Just wanted to thank everyone for their replies - very much appreciated.
Getting closer to "Decision day" hopefully I will know the result in a few weeks.


----------



## Gadgetfx

*Quarantine for dogs/cats....*

For anyone wanting to find out about quarantine for dogs/cats....

Agri-Food & Veterinary Authority of Singapore - Pets - Personal


For Japan:
QUARANTINE 
No quarantine if all the veterinary regulations are complied with and the animals are clinically healthy on arrival.


----------



## Gadgetfx

Ok I have a more specific question.

My office location will be in Changi Business Park Crescent. Any advice on areas which are door to door 45mins by train?
I have 3 kids and dogs, so my criteria are:

Good "Public Schools"
Good Hospitals
Dog friendly parks (if that is possible)
From this, I will be able to start looking for accommodation to gauge how much I would need to spend on a 3/4 bed condo.

Thanks G


----------



## simonsays

CBP - 45 mins by train ? well ...

as i used to say, come here, take a look-see and you will see you can possibly stay closer by bus .. ..


----------



## Gadgetfx

I am still waiting for confirmation so going to SG to take a look is not really an option right now. I am simply trying to do as much investigation as possible so when (if) everything goes as plans it makes my life easier. I will most likely go on my own and spend a month looking at areas though.

So any advice on areas which are family orientated would be appreciated.




ecureilx said:


> CBP - 45 mins by train ? well ...
> 
> as i used to say, come here, take a look-see and you will see you can possibly stay closer by bus .. ..


----------



## Gadgetfx

Just to add - it is 45mins door to door - so I am assuming a 25-30min train ride.

Thanks



Gadgetfx said:


> I am still waiting for confirmation so going to SG to take a look is not really an option right now. I am simply trying to do as much investigation as possible so when (if) everything goes as plans it makes my life easier. I will most likely go on my own and spend a month looking at areas though.
> 
> So any advice on areas which are family orientated would be appreciated.


----------



## simonsays

my 2 cents ? investigate, but don't commit .. until you have been here, and seen how things go, and how true my words are .. 

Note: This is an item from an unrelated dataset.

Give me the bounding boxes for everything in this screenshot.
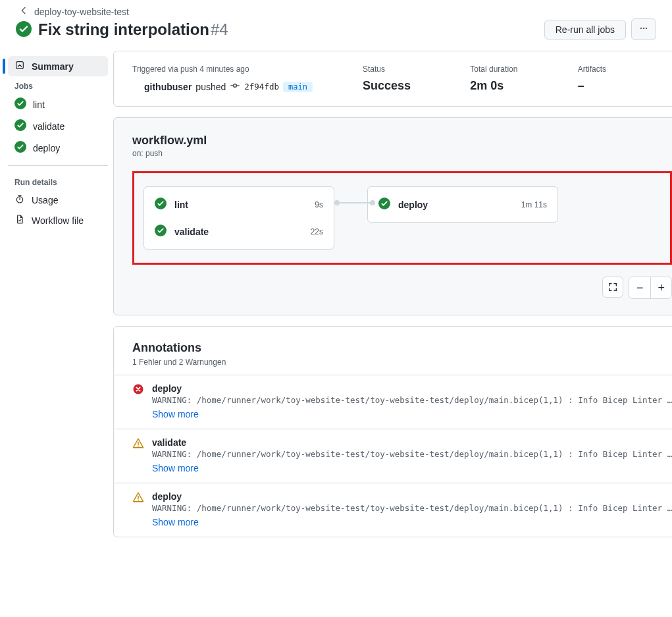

Of course, for a 2 bedroom apartment, you can pay between 2,000 to 20,000 per month for apartment, based on your 'power'   and your 'expat' tag will evoke a lot of interest from agents who 'cater' to Expats (read - 5 figure rentals .. )  

Location: again, if you wanna be an expat-spender, you will pick one of those 5 figure rental places .. or else, everywhere in Singapore is comfy, easy, accessible, and not far off from any amenity .. 

Sounds too good to be true ?? Well, you can always believe the 'expat' hype and pick an expat locality .. or be more than comfortable in anywhere  

After all, end-to-end, Singapore is so far off, that it takes not more than an hour to reach.. 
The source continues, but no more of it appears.